Linnell had a collection of prints by or after such old masters as D"urer, Lucas van Leyden, Raphael, and Bonasone, and the encounter with these black-and-white images had, according to Palmer, rescued him ``from the pit of modern art.'' So smitten with the ``grand old men'' of art were he and his friends that they jokingly called themselves ``The Ancients.''
The poetry that fed Palmer's vision was above all that of the Bible and Milton. His drawings and paintings might be seen as transporting Shoreham into the world of the Psalms of David, or Milton's poem ``L'Allegro.'' I wonder if by the time he painted ``The Magic Apple Tree'' Palmer knew John Keats's ode ``To Autumn,'' written about a decade earlier.

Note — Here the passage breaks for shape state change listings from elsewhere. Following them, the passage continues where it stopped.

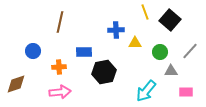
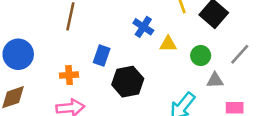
blue cross: (116, 30) -> (143, 27), turned 35
blue circle: (33, 51) -> (18, 54), moved, size x1.5
blue rectangle: (84, 52) -> (102, 56), turned -70

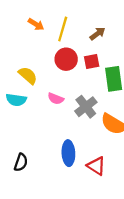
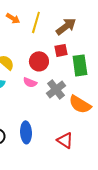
brown arrow: (97, 34) -> (66, 26), size x1.5
red circle: (66, 59) -> (39, 61), moved
blue ellipse: (68, 153) -> (26, 132), moved

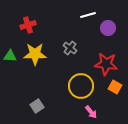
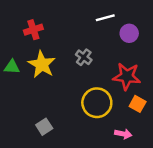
yellow star: (35, 54) -> (42, 64), turned 30
pink arrow: (91, 112) -> (123, 134), moved, turned -40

There's no evidence whether he did or didn't, but it is irresistible to want to link the painting's rich fructification with that poem's lines: ``To bend with apples the moss'd cottage-trees,/ And fill all fruit with ripeness to the core.''
Palmer also loved the mixture of practical agriculture and poetry in the writings of the Roman poet Virgil, and his frequent painting of sheep and shepherds owes quite as much to fancies aroused by such reading as to direct observation.
And then there was William Blake. Linnell had introduced him to this aged artist in 1824, and Palmer was instantly an admirer and friend, if not a follower. Blake's art, usually of figures, belongs vividly to the imagination rather than observation, and he, too, was a great collector and student of prints of the Old Masters.
Blake had a relish for the sweet air and sounds of the countryside, and occasionally produced his own little images of pastoral delight. But Palmer's response to these almost casual pictures and prints was overwhelming. It took him far deeper into a specific love of real landscape, for tree trunks, chestnut leaves, heads of barley, the roundness of hillsides, the mystery of valleys, burgeoning blossom - or apple trees overloaded with fruit. It is the recognizability of such natural details in his works, transported into his land of fancy - his ``valley of vision'' - that give his early works their remarkable power.
His only remaining sketchbook from this visionary period, as well as some of his letters of the time, continually explore this mingling of nature and imagination. Before he moved to Shoreham, the countryside that stirred him was at Dulwich, on the outskirts of London. In his sketchbook he wrote: ``...considering Dulwich as the gate into the world of vision one must try behind the hills to bring up a mystic glimmer like that which lights our dreams. And those same hills [hard task] should give us promise that the country beyond them is Paradise....''
The high golden horizon in ``The Magic Apple Tree'' almost goes further: It suggests that Paradise has crept over the hill.